> EXERCISE: Report back each line of the data that contains the word "will".

Top of GIVEN DATA

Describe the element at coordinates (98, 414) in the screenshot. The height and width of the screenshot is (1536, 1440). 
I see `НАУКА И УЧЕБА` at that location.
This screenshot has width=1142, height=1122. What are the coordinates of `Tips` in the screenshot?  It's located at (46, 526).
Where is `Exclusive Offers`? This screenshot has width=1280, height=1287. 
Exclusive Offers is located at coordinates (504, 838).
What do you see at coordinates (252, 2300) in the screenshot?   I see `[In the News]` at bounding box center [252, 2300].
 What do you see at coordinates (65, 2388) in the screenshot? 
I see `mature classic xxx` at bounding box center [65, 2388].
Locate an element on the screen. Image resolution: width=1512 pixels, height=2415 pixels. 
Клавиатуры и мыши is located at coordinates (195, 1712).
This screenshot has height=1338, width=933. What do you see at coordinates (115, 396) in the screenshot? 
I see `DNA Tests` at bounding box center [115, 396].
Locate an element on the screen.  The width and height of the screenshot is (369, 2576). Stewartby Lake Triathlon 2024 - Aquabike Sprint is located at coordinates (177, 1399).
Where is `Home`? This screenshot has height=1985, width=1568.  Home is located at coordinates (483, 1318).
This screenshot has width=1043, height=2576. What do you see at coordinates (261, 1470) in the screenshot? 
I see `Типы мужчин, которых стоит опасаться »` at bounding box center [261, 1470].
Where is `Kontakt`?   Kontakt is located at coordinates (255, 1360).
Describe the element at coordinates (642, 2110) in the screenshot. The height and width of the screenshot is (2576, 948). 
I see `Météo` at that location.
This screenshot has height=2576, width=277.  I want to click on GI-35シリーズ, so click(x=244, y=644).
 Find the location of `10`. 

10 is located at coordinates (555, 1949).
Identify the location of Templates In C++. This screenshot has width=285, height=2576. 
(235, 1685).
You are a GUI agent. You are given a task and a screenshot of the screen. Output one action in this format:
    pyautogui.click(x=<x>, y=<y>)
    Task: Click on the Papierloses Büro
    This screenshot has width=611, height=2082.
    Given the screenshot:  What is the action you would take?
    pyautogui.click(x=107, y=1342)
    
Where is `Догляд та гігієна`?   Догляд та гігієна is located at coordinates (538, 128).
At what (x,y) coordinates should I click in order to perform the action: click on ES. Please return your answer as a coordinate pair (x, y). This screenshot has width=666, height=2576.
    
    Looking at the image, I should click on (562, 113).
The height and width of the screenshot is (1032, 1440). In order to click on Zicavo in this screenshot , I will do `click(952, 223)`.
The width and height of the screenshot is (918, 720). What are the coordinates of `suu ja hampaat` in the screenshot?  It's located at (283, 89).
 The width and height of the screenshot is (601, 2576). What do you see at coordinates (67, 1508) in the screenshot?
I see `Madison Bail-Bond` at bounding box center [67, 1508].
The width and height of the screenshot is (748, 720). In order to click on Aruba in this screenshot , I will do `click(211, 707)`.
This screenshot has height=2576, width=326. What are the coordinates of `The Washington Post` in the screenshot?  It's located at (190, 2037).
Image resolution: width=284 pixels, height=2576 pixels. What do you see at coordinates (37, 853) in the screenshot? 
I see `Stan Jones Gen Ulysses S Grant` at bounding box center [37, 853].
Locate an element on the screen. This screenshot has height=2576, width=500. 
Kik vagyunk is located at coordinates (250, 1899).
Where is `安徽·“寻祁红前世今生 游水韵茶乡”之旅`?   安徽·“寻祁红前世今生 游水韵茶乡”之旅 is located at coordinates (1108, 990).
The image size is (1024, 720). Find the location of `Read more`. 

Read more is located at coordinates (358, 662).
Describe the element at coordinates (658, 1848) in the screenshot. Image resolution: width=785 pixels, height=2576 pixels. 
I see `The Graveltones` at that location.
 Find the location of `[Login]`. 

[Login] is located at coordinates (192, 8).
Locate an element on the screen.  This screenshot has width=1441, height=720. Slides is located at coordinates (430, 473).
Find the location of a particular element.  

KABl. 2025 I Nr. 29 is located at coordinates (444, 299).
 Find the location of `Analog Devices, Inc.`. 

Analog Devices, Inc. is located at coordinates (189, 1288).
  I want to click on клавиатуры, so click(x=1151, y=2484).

Bottom of GIVEN DATA

> THE COMPLETED TASK:
The height and width of the screenshot is (1032, 1440). In order to click on Zicavo in this screenshot , I will do `click(952, 223)`.
The width and height of the screenshot is (748, 720). In order to click on Aruba in this screenshot , I will do `click(211, 707)`.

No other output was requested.